PROBLEM DETAILS: Write out every entry again exactly as it stands.

╭─ GIVEN RECORDS

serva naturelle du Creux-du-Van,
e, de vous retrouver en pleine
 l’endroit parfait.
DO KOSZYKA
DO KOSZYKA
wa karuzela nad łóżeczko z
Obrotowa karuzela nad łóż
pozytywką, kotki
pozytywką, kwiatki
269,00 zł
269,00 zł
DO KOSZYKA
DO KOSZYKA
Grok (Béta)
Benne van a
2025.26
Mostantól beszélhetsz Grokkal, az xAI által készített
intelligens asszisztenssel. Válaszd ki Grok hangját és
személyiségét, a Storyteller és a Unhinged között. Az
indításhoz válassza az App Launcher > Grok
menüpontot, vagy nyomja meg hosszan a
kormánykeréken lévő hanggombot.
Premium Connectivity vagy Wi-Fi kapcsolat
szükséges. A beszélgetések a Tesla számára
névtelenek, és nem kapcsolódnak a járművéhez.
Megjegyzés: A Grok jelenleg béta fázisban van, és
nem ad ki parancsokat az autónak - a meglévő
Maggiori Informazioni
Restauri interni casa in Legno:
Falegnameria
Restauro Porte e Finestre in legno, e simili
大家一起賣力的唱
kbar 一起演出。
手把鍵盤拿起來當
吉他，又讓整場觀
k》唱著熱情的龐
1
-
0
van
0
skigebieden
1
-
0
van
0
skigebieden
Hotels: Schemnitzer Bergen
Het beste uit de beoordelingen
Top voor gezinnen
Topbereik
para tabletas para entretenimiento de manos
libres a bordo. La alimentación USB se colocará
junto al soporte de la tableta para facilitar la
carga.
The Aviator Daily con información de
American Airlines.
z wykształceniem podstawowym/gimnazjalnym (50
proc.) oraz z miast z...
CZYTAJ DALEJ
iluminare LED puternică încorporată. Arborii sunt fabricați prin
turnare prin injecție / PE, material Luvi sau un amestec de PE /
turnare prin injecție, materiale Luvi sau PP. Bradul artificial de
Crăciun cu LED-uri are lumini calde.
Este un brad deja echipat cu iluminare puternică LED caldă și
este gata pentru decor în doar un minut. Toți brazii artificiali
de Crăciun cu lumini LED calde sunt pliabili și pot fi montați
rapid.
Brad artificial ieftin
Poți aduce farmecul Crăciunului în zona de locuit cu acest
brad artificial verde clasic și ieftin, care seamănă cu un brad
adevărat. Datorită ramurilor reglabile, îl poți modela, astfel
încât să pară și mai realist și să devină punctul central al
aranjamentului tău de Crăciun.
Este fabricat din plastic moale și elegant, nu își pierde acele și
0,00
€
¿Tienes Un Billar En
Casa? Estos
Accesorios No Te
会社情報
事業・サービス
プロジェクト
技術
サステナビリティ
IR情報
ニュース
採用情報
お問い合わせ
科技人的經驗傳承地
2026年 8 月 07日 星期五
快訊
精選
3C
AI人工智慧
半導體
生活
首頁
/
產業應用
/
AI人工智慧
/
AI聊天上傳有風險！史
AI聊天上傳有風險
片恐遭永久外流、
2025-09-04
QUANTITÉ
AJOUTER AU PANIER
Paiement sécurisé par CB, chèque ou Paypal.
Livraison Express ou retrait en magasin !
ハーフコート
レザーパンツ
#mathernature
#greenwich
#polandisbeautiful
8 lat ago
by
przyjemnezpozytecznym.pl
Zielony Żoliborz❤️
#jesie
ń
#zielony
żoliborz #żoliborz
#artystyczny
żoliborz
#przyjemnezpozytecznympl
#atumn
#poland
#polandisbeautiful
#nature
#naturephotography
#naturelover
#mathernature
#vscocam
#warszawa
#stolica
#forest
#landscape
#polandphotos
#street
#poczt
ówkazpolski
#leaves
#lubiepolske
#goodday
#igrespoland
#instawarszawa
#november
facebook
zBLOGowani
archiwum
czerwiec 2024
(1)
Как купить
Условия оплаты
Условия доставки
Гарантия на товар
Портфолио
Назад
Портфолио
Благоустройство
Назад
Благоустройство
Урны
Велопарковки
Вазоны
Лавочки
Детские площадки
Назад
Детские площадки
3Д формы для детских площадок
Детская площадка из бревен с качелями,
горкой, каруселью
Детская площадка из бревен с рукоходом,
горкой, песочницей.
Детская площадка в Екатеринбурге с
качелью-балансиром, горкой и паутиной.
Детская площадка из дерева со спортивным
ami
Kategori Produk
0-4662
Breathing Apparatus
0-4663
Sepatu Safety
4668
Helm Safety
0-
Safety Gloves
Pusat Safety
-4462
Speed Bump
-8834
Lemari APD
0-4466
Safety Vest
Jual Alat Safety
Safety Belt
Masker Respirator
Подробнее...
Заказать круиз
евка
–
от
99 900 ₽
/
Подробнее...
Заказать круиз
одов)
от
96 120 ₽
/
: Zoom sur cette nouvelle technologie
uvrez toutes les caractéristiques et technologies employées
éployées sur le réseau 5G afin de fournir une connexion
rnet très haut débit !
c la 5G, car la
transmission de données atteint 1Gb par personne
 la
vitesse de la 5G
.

╰─

REPLY TO THE TASK:
serva naturelle du Creux-du-Van,
e, de vous retrouver en pleine
 l’endroit parfait.
DO KOSZYKA
DO KOSZYKA
wa karuzela nad łóżeczko z
Obrotowa karuzela nad łóż
pozytywką, kotki
pozytywką, kwiatki
269,00 zł
269,00 zł
DO KOSZYKA
DO KOSZYKA
Grok (Béta)
Benne van a
2025.26
Mostantól beszélhetsz Grokkal, az xAI által készített
intelligens asszisztenssel. Válaszd ki Grok hangját és
személyiségét, a Storyteller és a Unhinged között. Az
indításhoz válassza az App Launcher > Grok
menüpontot, vagy nyomja meg hosszan a
kormánykeréken lévő hanggombot.
Premium Connectivity vagy Wi-Fi kapcsolat
szükséges. A beszélgetések a Tesla számára
névtelenek, és nem kapcsolódnak a járművéhez.
Megjegyzés: A Grok jelenleg béta fázisban van, és
nem ad ki parancsokat az autónak - a meglévő
Maggiori Informazioni
Restauri interni casa in Legno:
Falegnameria
Restauro Porte e Finestre in legno, e simili
大家一起賣力的唱
kbar 一起演出。
手把鍵盤拿起來當
吉他，又讓整場觀
k》唱著熱情的龐
1
-
0
van
0
skigebieden
1
-
0
van
0
skigebieden
Hotels: Schemnitzer Bergen
Het beste uit de beoordelingen
Top voor gezinnen
Topbereik
para tabletas para entretenimiento de manos
libres a bordo. La alimentación USB se colocará
junto al soporte de la tableta para facilitar la
carga.
The Aviator Daily con información de
American Airlines.
z wykształceniem podstawowym/gimnazjalnym (50
proc.) oraz z miast z...
CZYTAJ DALEJ
iluminare LED puternică încorporată. Arborii sunt fabricați prin
turnare prin injecție / PE, material Luvi sau un amestec de PE /
turnare prin injecție, materiale Luvi sau PP. Bradul artificial de
Crăciun cu LED-uri are lumini calde.
Este un brad deja echipat cu iluminare puternică LED caldă și
este gata pentru decor în doar un minut. Toți brazii artificiali
de Crăciun cu lumini LED calde sunt pliabili și pot fi montați
rapid.
Brad artificial ieftin
Poți aduce farmecul Crăciunului în zona de locuit cu acest
brad artificial verde clasic și ieftin, care seamănă cu un brad
adevărat. Datorită ramurilor reglabile, îl poți modela, astfel
încât să pară și mai realist și să devină punctul central al
aranjamentului tău de Crăciun.
Este fabricat din plastic moale și elegant, nu își pierde acele și
0,00
€
¿Tienes Un Billar En
Casa? Estos
Accesorios No Te
会社情報
事業・サービス
プロジェクト
技術
サステナビリティ
IR情報
ニュース
採用情報
お問い合わせ
科技人的經驗傳承地
2026年 8 月 07日 星期五
快訊
精選
3C
AI人工智慧
半導體
生活
首頁
/
產業應用
/
AI人工智慧
/
AI聊天上傳有風險！史
AI聊天上傳有風險
片恐遭永久外流、
2025-09-04
QUANTITÉ
AJOUTER AU PANIER
Paiement sécurisé par CB, chèque ou Paypal.
Livraison Express ou retrait en magasin !
ハーフコート
レザーパンツ
#mathernature
#greenwich
#polandisbeautiful
8 lat ago
by
przyjemnezpozytecznym.pl
Zielony Żoliborz❤️
#jesie
ń
#zielony
żoliborz #żoliborz
#artystyczny
żoliborz
#przyjemnezpozytecznympl
#atumn
#poland
#polandisbeautiful
#nature
#naturephotography
#naturelover
#mathernature
#vscocam
#warszawa
#stolica
#forest
#landscape
#polandphotos
#street
#poczt
ówkazpolski
#leaves
#lubiepolske
#goodday
#igrespoland
#instawarszawa
#november
facebook
zBLOGowani
archiwum
czerwiec 2024
(1)
Как купить
Условия оплаты
Условия доставки
Гарантия на товар
Портфолио
Назад
Портфолио
Благоустройство
Назад
Благоустройство
Урны
Велопарковки
Вазоны
Лавочки
Детские площадки
Назад
Детские площадки
3Д формы для детских площадок
Детская площадка из бревен с качелями,
горкой, каруселью
Детская площадка из бревен с рукоходом,
горкой, песочницей.
Детская площадка в Екатеринбурге с
качелью-балансиром, горкой и паутиной.
Детская площадка из дерева со спортивным
ami
Kategori Produk
0-4662
Breathing Apparatus
0-4663
Sepatu Safety
4668
Helm Safety
0-
Safety Gloves
Pusat Safety
-4462
Speed Bump
-8834
Lemari APD
0-4466
Safety Vest
Jual Alat Safety
Safety Belt
Masker Respirator
Подробнее...
Заказать круиз
евка
–
от
99 900 ₽
/
Подробнее...
Заказать круиз
одов)
от
96 120 ₽
/
: Zoom sur cette nouvelle technologie
uvrez toutes les caractéristiques et technologies employées
éployées sur le réseau 5G afin de fournir une connexion
rnet très haut débit !
c la 5G, car la
transmission de données atteint 1Gb par personne
 la
vitesse de la 5G
.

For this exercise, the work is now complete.